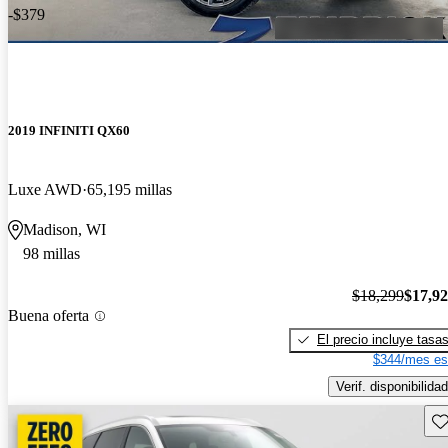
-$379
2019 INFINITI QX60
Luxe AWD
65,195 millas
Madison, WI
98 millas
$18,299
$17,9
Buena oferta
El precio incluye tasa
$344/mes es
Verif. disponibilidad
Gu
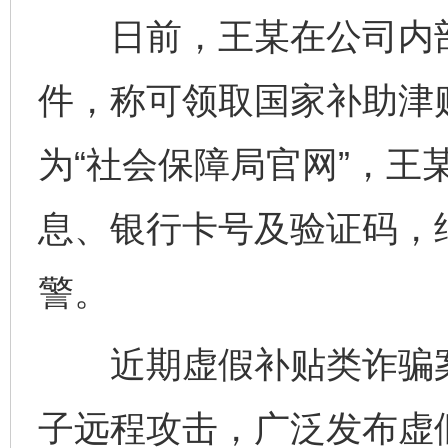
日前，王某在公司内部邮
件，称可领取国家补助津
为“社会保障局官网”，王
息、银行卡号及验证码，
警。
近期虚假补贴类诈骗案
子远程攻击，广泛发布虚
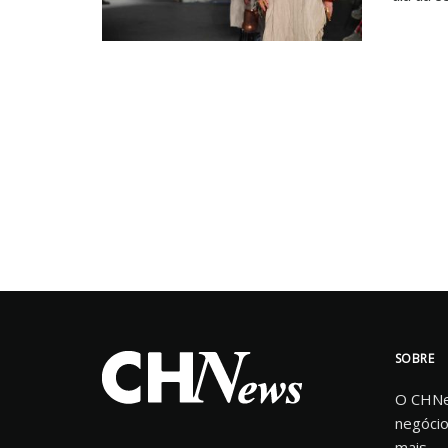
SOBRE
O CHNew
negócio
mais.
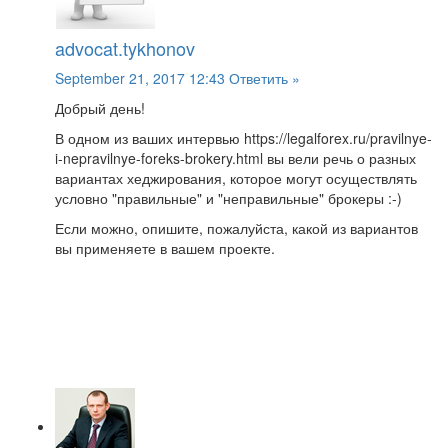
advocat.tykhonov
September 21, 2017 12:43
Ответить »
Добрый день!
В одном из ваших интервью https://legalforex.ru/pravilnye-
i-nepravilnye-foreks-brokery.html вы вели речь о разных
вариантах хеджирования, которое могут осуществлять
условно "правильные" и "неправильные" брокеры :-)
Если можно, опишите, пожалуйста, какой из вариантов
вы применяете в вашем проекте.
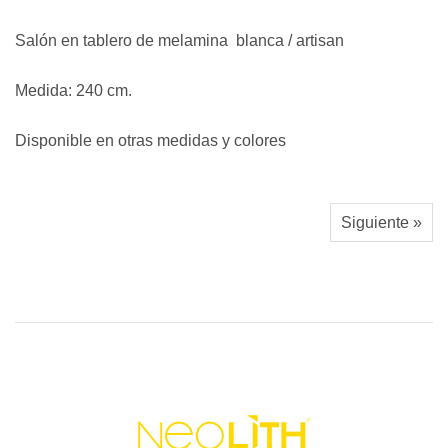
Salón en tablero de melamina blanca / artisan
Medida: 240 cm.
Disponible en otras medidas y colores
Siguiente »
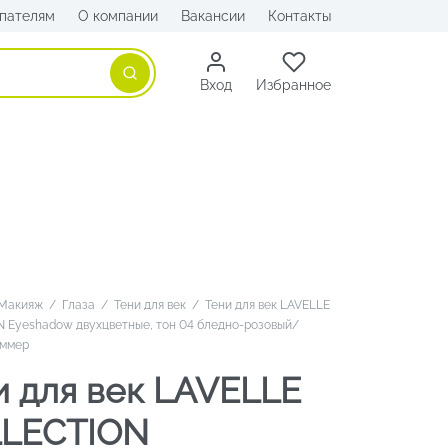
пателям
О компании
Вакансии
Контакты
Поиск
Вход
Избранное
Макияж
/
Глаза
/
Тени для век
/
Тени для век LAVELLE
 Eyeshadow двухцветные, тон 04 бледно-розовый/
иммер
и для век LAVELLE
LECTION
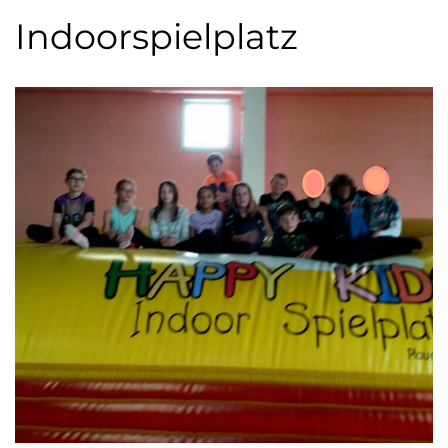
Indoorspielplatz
^^^^
### Task statement:
Lines from the one with "Buena oferta" through the final line of the listing above: copy them exactly, both ends included, and omit every picture.

### Task output:
Buena oferta
El precio incluye tasa
$344/mes es
Verif. disponibilidad
Gu
日前，王某在公司内部邮
件，称可领取国家补助津
为“社会保障局官网”，王
息、银行卡号及验证码，
警。
近期虚假补贴类诈骗案
子远程攻击，广泛发布虚
SOBRE
O CHNew
negócio
mais.
advocat.tykhonov
September 21, 2017 12:43
Ответить »
Добрый день!
В одном из ваших интервью https://legalforex.ru/pravilnye-
i-nepravilnye-foreks-brokery.html вы вели речь о разных
вариантах хеджирования, которое могут осуществлять
условно "правильные" и "неправильные" брокеры :-)
Если можно, опишите, пожалуйста, какой из вариантов
вы применяете в вашем проекте.
Salón en tablero de melamina blanca / artisan
Medida: 240 cm.
Disponible en otras medidas y colores
Siguiente »
пателям
О компании
Вакансии
Контакты
Поиск
Вход
Избранное
Макияж
/
Глаза
/
Тени для век
/
Тени для век LAVELLE
 Eyeshadow двухцветные, тон 04 бледно-розовый/
иммер
и для век LAVELLE
LECTION
Indoorspielplatz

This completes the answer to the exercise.